シーズンも早いもので、あっという間に春スキーシーズンになり、プロ野球もとっくに開幕し、気がつけば赤ん坊だった息子がランドセルを背負って小学校へ行く歳になった。 僕はというと相変わらず雪を求めてあちこちへ出かけ、家族のことを思い出すたびに妻や息子の笑顔が頭に浮かび、一緒にスキーがしたいなと思いながらも、こうして雪山から雪山へと飛びまわっていることに、 幸せを感じている。

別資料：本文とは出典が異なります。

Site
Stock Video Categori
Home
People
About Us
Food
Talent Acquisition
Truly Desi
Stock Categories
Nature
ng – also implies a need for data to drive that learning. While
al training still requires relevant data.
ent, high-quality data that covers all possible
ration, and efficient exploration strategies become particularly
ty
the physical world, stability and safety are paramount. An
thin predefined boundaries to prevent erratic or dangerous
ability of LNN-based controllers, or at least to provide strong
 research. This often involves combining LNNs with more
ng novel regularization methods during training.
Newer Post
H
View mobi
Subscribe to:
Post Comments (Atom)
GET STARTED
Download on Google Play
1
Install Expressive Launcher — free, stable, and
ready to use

2月16日に長野県・白馬八方尾根へ向けて北海道を出発し、技術選とデモ選を終えて北海道に帰ったのが3月20日。 そのあと北海道に滞在したのは6日間だけで、その間旭岳に滑りに行ったり、極上の雪を求めて北海道内を動きまわり、わが家で寝たのはたったの3日だけ……。

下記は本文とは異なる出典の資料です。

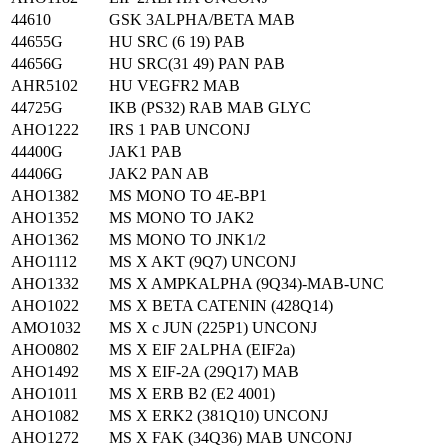
44610
GSK 3ALPHA/BETA MAB
44655G
HU SRC (6 19) PAB
44656G
HU SRC(31 49) PAN PAB
AHR5102
HU VEGFR2 MAB
44725G
IKB (PS32) RAB MAB GLYC
AHO1222
IRS 1 PAB UNCONJ
44400G
JAK1 PAB
44406G
JAK2 PAN AB
AHO1382
MS MONO TO 4E-BP1
AHO1352
MS MONO TO JAK2
AHO1362
MS MONO TO JNK1/2
AHO1112
MS X AKT (9Q7) UNCONJ
AHO1332
MS X AMPKALPHA (9Q34)-MAB-UNC
AHO1022
MS X BETA CATENIN (428Q14)
AMO1032
MS X c JUN (225P1) UNCONJ
AHO0802
MS X EIF 2ALPHA (EIF2a)
AHO1492
MS X EIF-2A (29Q17) MAB
AHO1011
MS X ERB B2 (E2 4001)
AHO1082
MS X ERK2 (381Q10) UNCONJ
AHO1272
MS X FAK (34Q36) MAB UNCONJ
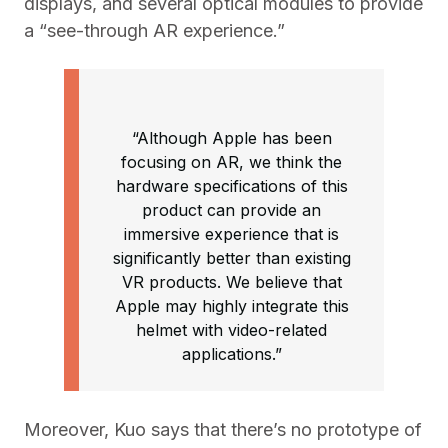
displays, and several optical modules to provide
a “see-through AR experience.”
“Although Apple has been
focusing on AR, we think the
hardware specifications of this
product can provide an
immersive experience that is
significantly better than existing
VR products. We believe that
Apple may highly integrate this
helmet with video-related
applications.”
Moreover, Kuo says that there’s no prototype of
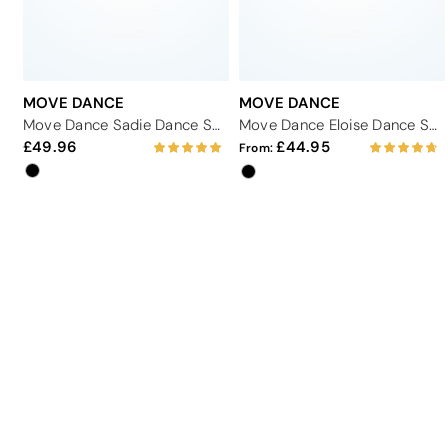
MOVE DANCE
MOVE DANCE
Move Dance Sadie Dance Shoe 2.33" - Black
Move Dance Eloise Dance Shoe 2.33" - Black
49.96
44.95
From:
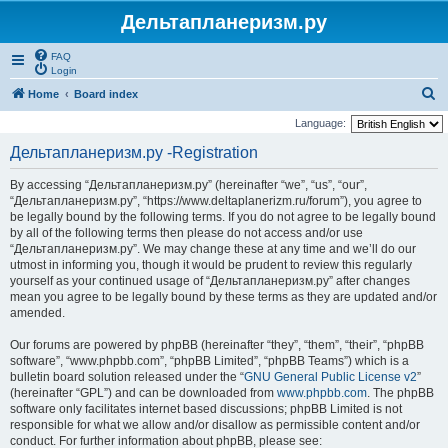
Дельтапланеризм.ру
FAQ
Login
S
Home
Board index
e
Language:
a
Дельтапланеризм.ру -Registration
r
By accessing “Дельтапланеризм.ру” (hereinafter “we”, “us”, “our”,
c
“Дельтапланеризм.ру”, “https://www.deltaplanerizm.ru/forum”), you agree to
h
be legally bound by the following terms. If you do not agree to be legally bound
by all of the following terms then please do not access and/or use
“Дельтапланеризм.ру”. We may change these at any time and we’ll do our
utmost in informing you, though it would be prudent to review this regularly
yourself as your continued usage of “Дельтапланеризм.ру” after changes
mean you agree to be legally bound by these terms as they are updated and/or
amended.
Our forums are powered by phpBB (hereinafter “they”, “them”, “their”, “phpBB
software”, “www.phpbb.com”, “phpBB Limited”, “phpBB Teams”) which is a
bulletin board solution released under the “
GNU General Public License v2
”
(hereinafter “GPL”) and can be downloaded from
www.phpbb.com
. The phpBB
software only facilitates internet based discussions; phpBB Limited is not
responsible for what we allow and/or disallow as permissible content and/or
conduct. For further information about phpBB, please see:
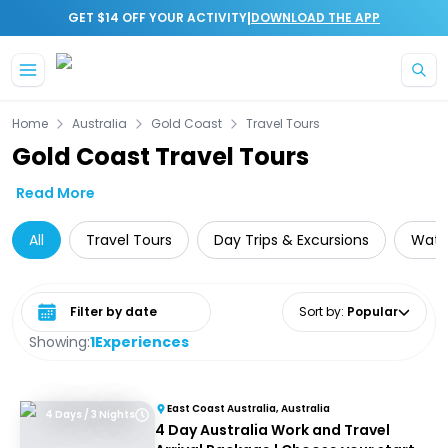
|
GET $14 OFF YOUR ACTIVITY
DOWNLOAD THE APP
Skip to main content
Home
Australia
Gold Coast
Travel Tours
Gold Coast Travel Tours
Read More
All
Travel Tours
Day Trips & Excursions
Water
Select date range
Sort by
:
Popular
Showing:
1
Experiences
East Coast Australia, Australia
4 Days / 3 Nights
4 Day Australia Work and Travel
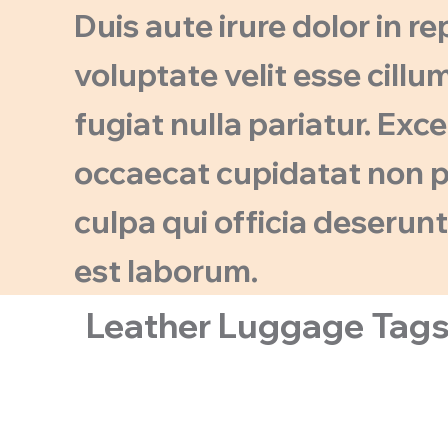
Duis aute irure dolor in r
voluptate velit esse cillu
fugiat nulla pariatur. Exc
occaecat cupidatat non pr
culpa qui officia deserunt
est laborum.
Leather Luggage Tag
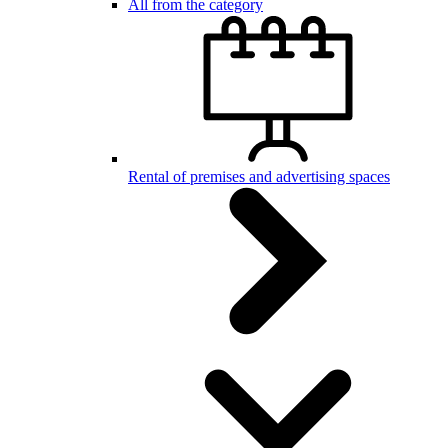
All from the category
Rental of premises and advertising spaces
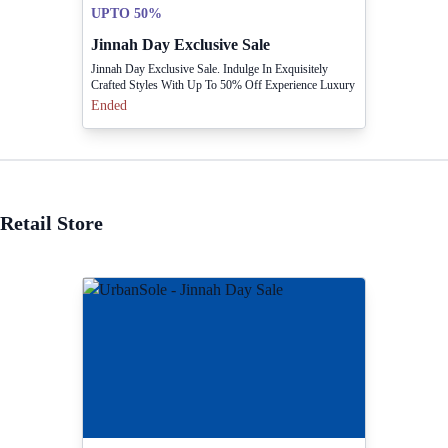
UPTO 50%
Jinnah Day Exclusive Sale
Jinnah Day Exclusive Sale. Indulge In Exquisitely
Crafted Styles With Up To 50% Off Experience Luxury
For Less! In Stores & Online
Ended
Retail Store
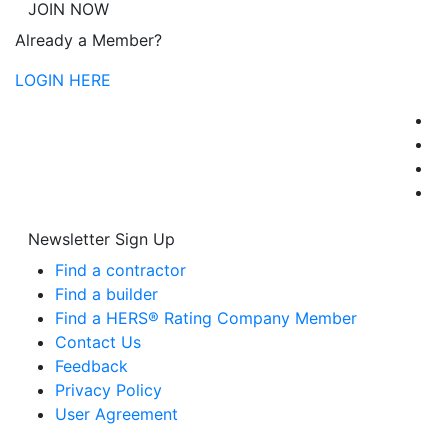
JOIN NOW
Already a Member?
LOGIN HERE
Newsletter Sign Up
Find a contractor
Find a builder
Find a HERS® Rating Company Member
Contact Us
Feedback
Privacy Policy
User Agreement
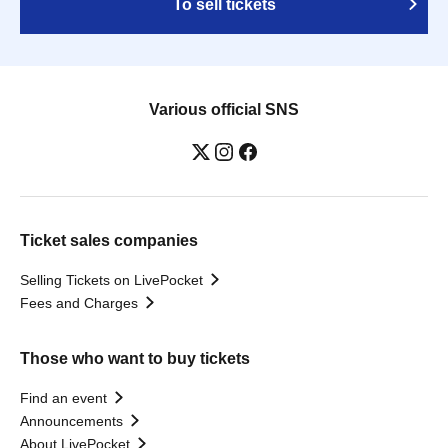
To sell tickets
Various official SNS
Ticket sales companies
Selling Tickets on LivePocket
Fees and Charges
Those who want to buy tickets
Find an event
Announcements
About LivePocket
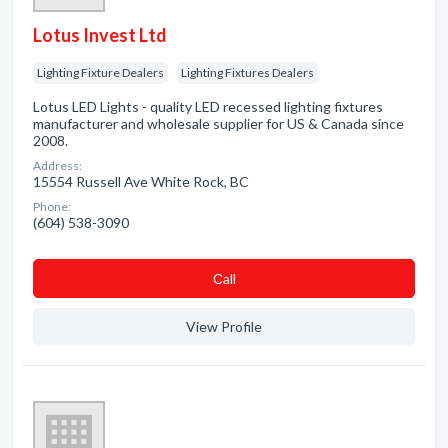
Lotus Invest Ltd
Lighting Fixture Dealers
Lighting Fixtures Dealers
Lotus LED Lights - quality LED recessed lighting fixtures
manufacturer and wholesale supplier for US & Canada since
2008.
Address:
15554 Russell Ave White Rock, BC
Phone:
(604) 538-3090
Сall
View Profile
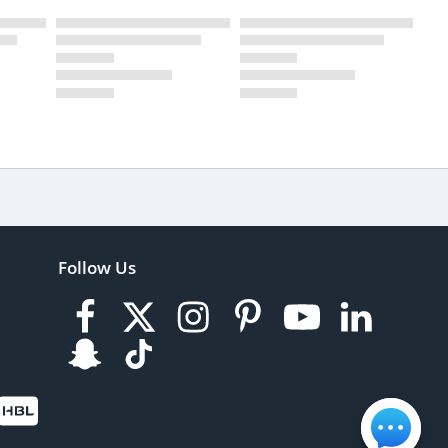
Follow Us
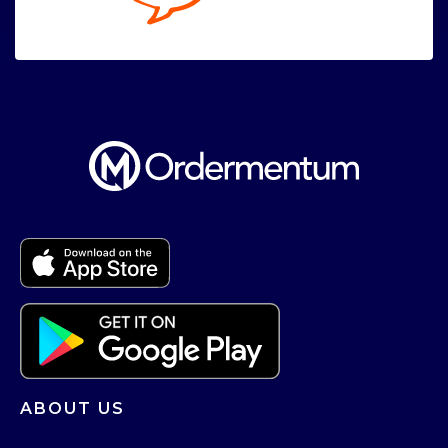
ABOUT US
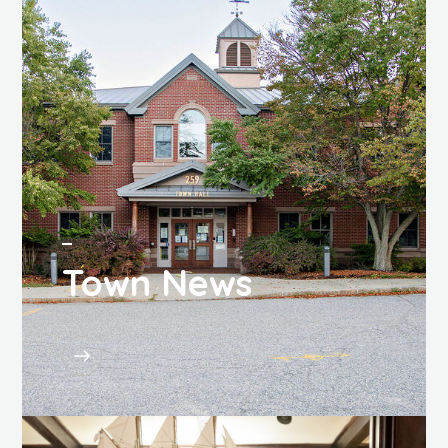
Town News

それからふたたび本州へ渡り、野沢温泉や苗場、そして志賀高原・熊の湯へ滑りに行き、しまいには、DVD『BUILD』シリーズでおなじみのDAIGOこと伊藤大悟君と、 冒険スキーヤーの児玉毅さんと一緒にアラスカまで行ってきた。

最近レッスンなどで「家族でスキーをしていますか?」、「井山さんと一緒に滑れる息子さんや奥さんがうらやましいですね〜」と言われるのだが、実は悲しいことに、今シーズン、家族でスキーに行けたのはほんの数回だけだ。ときと場合にもよるが、こんなペースで僕自身が雪を求めて動きまわっているので、家族からのクレームもないわけでもない。 その代わりと言っては語弊があるかもしれないが、家族で雪山に出かけたときには最高に楽しんでいる。朝から日が暮れるまで、日が暮れてからも思いっきり堪能している。

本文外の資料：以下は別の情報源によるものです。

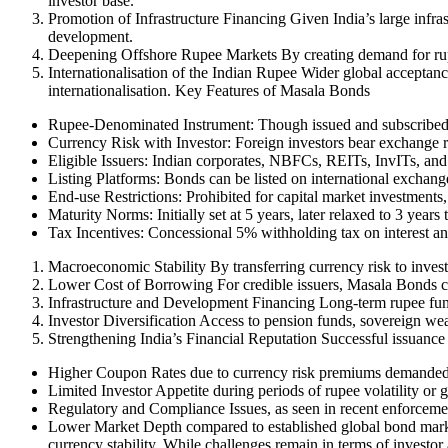
investor base.
Promotion of Infrastructure Financing Given India’s large infra
development.
Deepening Offshore Rupee Markets By creating demand for rup
Internationalisation of the Indian Rupee Wider global acceptan
internationalisation. Key Features of Masala Bonds
Rupee-Denominated Instrument: Though issued and subscribed 
Currency Risk with Investor: Foreign investors bear exchange ra
Eligible Issuers: Indian corporates, NBFCs, REITs, InvITs, and i
Listing Platforms: Bonds can be listed on international excha
End-use Restrictions: Prohibited for capital market investments,
Maturity Norms: Initially set at 5 years, later relaxed to 3 years
Tax Incentives: Concessional 5% withholding tax on interest an
Macroeconomic Stability By transferring currency risk to invest
Lower Cost of Borrowing For credible issuers, Masala Bonds can
Infrastructure and Development Financing Long-term rupee fundin
Investor Diversification Access to pension funds, sovereign weal
Strengthening India’s Financial Reputation Successful issuance
Higher Coupon Rates due to currency risk premiums demanded 
Limited Investor Appetite during periods of rupee volatility or g
Regulatory and Compliance Issues, as seen in recent enforcem
Lower Market Depth compared to established global bond markets
currency stability. While challenges remain in terms of investor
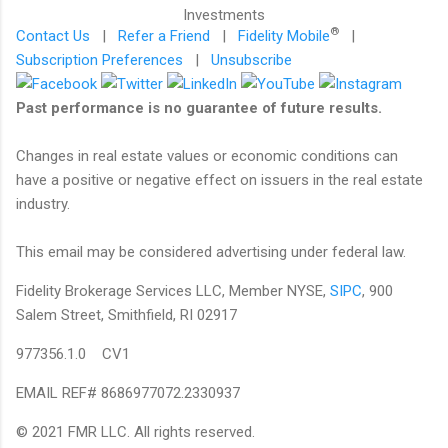
®
Contact Us
|
Refer a Friend
|
Fidelity Mobile
|
Subscription Preferences
|
Unsubscribe
Past performance is no guarantee of future results.
Changes in real estate values or economic conditions can
have a positive or negative effect on issuers in the real estate
industry.
This email may be considered advertising under federal law.
Fidelity Brokerage Services LLC, Member NYSE,
SIPC
, 900
Salem Street, Smithfield, RI 02917
977356.1.0 CV1
EMAIL REF# 8686977072.2330937
© 2021 FMR LLC. All rights reserved.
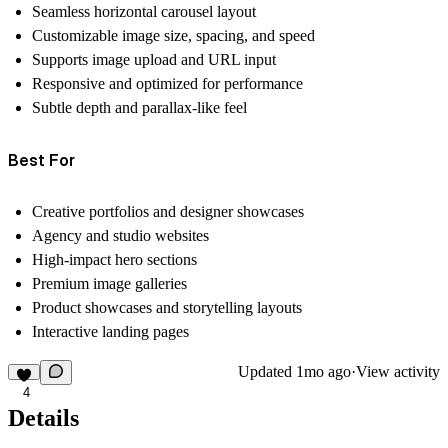
Seamless horizontal carousel layout
Customizable image size, spacing, and speed
Supports image upload and URL input
Responsive and optimized for performance
Subtle depth and parallax-like feel
Best For
Creative portfolios and designer showcases
Agency and studio websites
High-impact hero sections
Premium image galleries
Product showcases and storytelling layouts
Interactive landing pages
Updated
1mo ago
·
View activity
4
Details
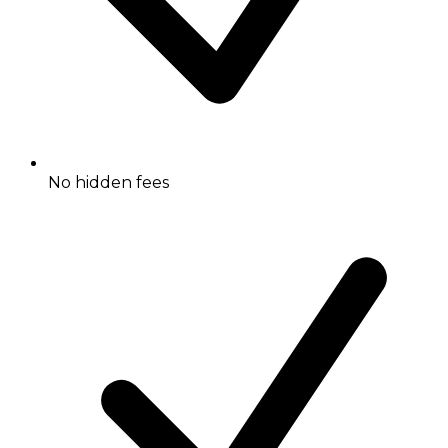
No hidden fees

今から4年前、息子と初めてスキーで遊んだのは、息子がまだ2歳のときだった。 近所の空き地で「まずは歩く練習から」と意気込んでみたものの、ほとんど歩行の練習はせずに小さな雪だるまを作ったり、降り積もった雪にダイブしたり、雪まみれになってふたりで遊んでいたような気がする。雪という最高の遊び道具があることに気づいてしまった息子は、本当に楽しそうだったし僕自身も楽しかった。

雪やスキーの楽しさを親である自分自身も楽しんでこそ、初めて子供にも伝わるものなんだなぁと思った。自分が雪やスキーの楽しさを知るだけではなく、子供と一緒に雪とスキーで遊ぶことの楽しさを感じることが大切で、子供と一緒じゃなきゃ楽しめないことを発見し続けることも、親にとって大事なことだと感じている。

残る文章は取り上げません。